The Commerce Department said Wednesday that consumer spending increased 0.4 percent in May on top of a 1.1 percent surge in April.
Spending on durable goods such as autos and appliances grew 0.6 percent, down from a 2.6 percent jump in April. Spending on nondurable goods, such as food and clothing, grew 0.5 percent. And spending on services grew just 0.1 percent.
The overall numbers underscore that consumer spending, which accounts for about 70 percent of U.S. economic activity, picked up in the spring after getting off to a slow start in 2016. The economy grew at a lackluster 1.1 percent pace from January through March, partly because consumer spending grew just 1.5 percent, the slowest pace in two years.
Economists expect growth to rebound to a pace of 2 percent or faster in the second quarter.
“Consumption held up well,” Michael Dolega, senior economist at TD Economics, wrote in a research note. “In fact, after a timid first quarter American shoppers appeared to be out in full force during the second quarter, with real consumption rising more than 4 percent annualized – enough to boost (economic) growth above the mid-2 percent mark this quarter.”
Still, Americans’ incomes grew just 0.2 percent in May, down from 0.5 percent in April.
It’s unclear how American consumers will respond to Britain’s decision last week to leave the European Union, which so far has rattled global financial markets and raised fears over prospects for the world economy.

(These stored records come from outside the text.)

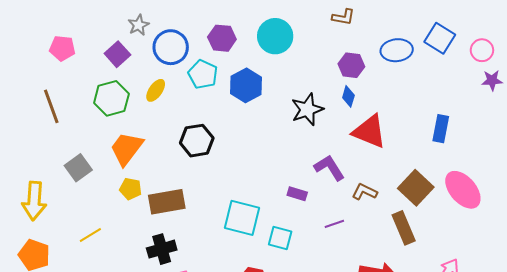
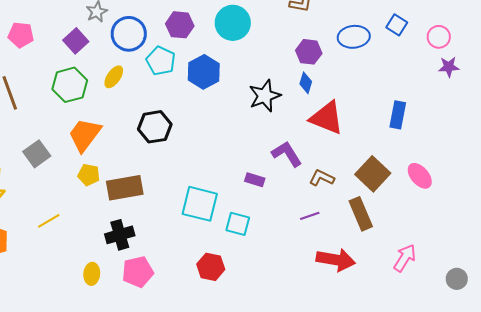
blue square: (440, 38) -> (397, 25), size x0.7
pink ellipse: (463, 190) -> (420, 176), size x0.7
purple line: (334, 224) -> (310, 216), moved

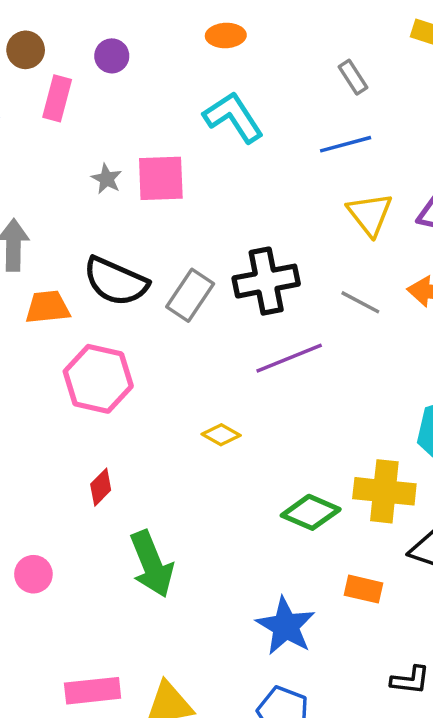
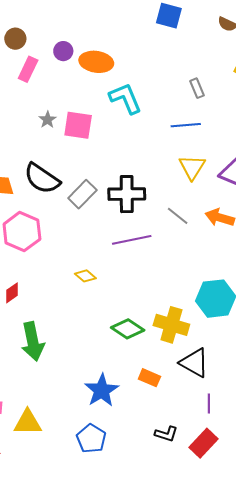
orange ellipse: (226, 36) -> (96, 62), moved, size x1.5

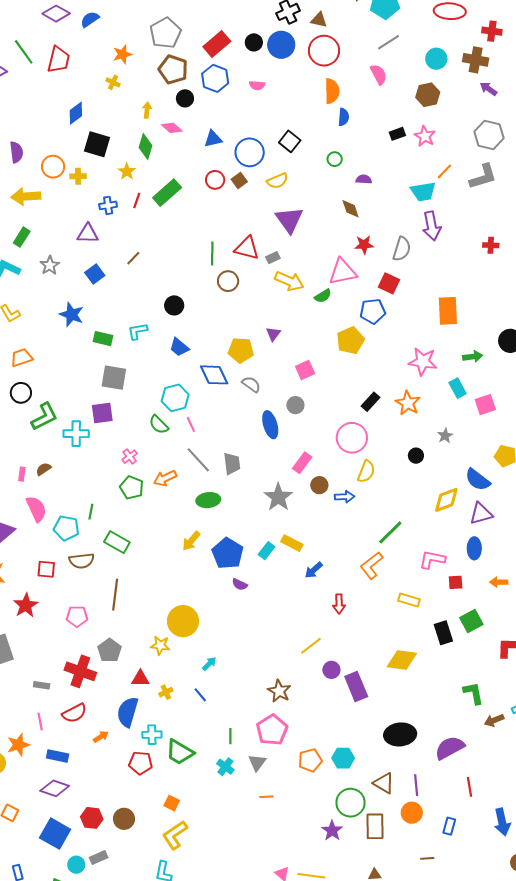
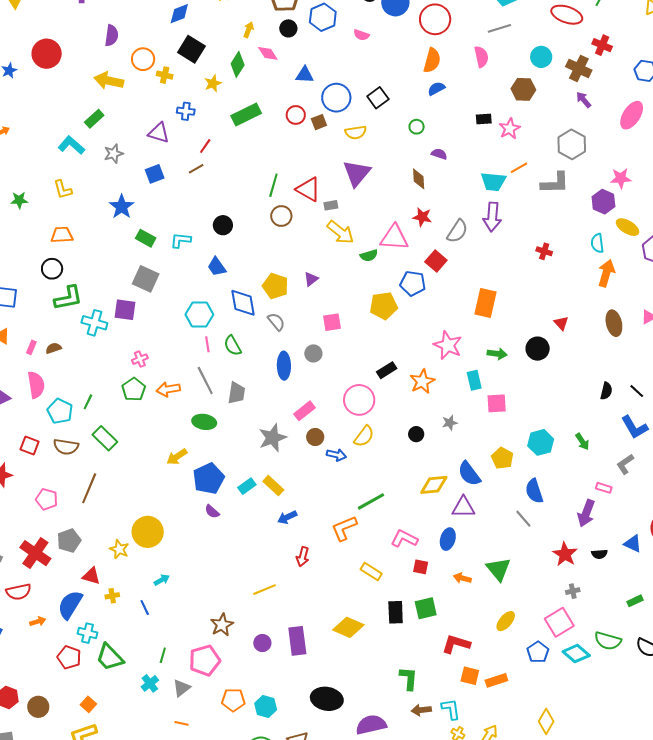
blue semicircle: (344, 117) -> (436, 89), turned -138
red line: (137, 201) -> (205, 146), moved
green semicircle: (159, 425) -> (233, 346), moved
purple circle: (331, 670) -> (262, 643), moved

On Tuesday, the Conference Board, a business group, reported that its consumer confidence index rose in June to the highest level since October. But its survey was taken before the “Brexit” vote. The University of Michigan’s consumer sentiment index, out last Friday, registered deterioration in consumers’ spirits this month.
An inflation gauge watched by the Federal Reserve showed prices are up 0.9 percent over the past year, 1.6 percent excluding volatile food and energy costs. Both numbers are well below the Fed’s target of 2 percent.